Ainsi, pêle-mêle : l'apparence de Clive est pompée sur le Harlock en CGI de Shinji Aramaki, sa tenue est pompée du Crimson King de Ys IX et sur la troisième phase d'Haseo dans .hack//G.U. pour sa forme d'émissaire (Haseo qui, d'ailleurs, peut lui aussi se transformer en une gigantesque entité de nature inconnue, appelée Epitaph, laquelle en affronte d'autres dans des combats ressemblant au brouillon de celui contre la dernière phase de Bahamut, ou contre la deuxième du boss final), Ifrit se déplace et combat comme l'Eva 01, ressemble à s'y méprendre au Godzilla d'Hideaki Anno, l'intro se calque sur celle des Deux Tours, Jill ressemble à un mix entre les deux tenues de Callista dans The Last Story, Hugo ressemble à Thanos jusqu'aux bagouzes à la main, les ennemis SF semblent tout droits échappés de Bayonetta 3... Une vraie foire à la saucisse de l'anticréativité, comme quoi on n'a pas besoin des IA pour décalquer allègrement à droite à gauche et appeler ça « un nouveau jeu ».

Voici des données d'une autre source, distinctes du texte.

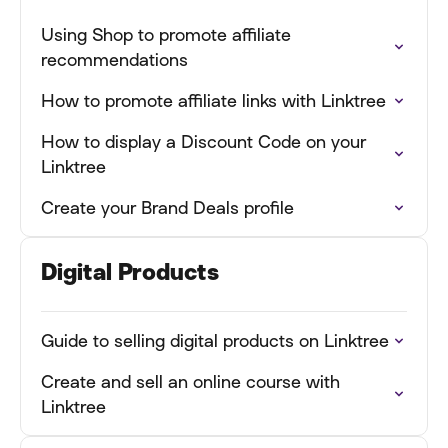
Using Shop to promote affiliate
recommendations
How to promote affiliate links with Linktree
How to display a Discount Code on your
Linktree
Create your Brand Deals profile
Digital Products
Guide to selling digital products on Linktree
Create and sell an online course with
Linktree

Et finalement, on se demande bien pourquoi Final Fantasy XVI bénéficie de tant d'indulgence là où le XV se faisait éreinter : le système de combat est tout aussi basique et répétitif (voire plus), les quêtes annexes encore moins gratifiantes, le jeu se trace intégralement en ligne droite, les personnages ont moins de personnalité (ce qui n'est pas peu dire), et oui, ok, d'accord, il y a un scénario complet (encore qu'on ne m'enlèvera pas de l'idée que l'ellipse de trois ans n'est pas là par hasard, mais admettons...), cependant c'est sensiblement le même et il est nul, donc bon, le bilan n'est pas très glorieux non plus, c'est un navet de luxe et basta, un catalogue de tout ce qu'il ne faut pas faire dans un jeu vidéo, digne successeur de the Bouncer auquel il ressemble étrangement, que ce soit au niveau de la structure ou du gameplay.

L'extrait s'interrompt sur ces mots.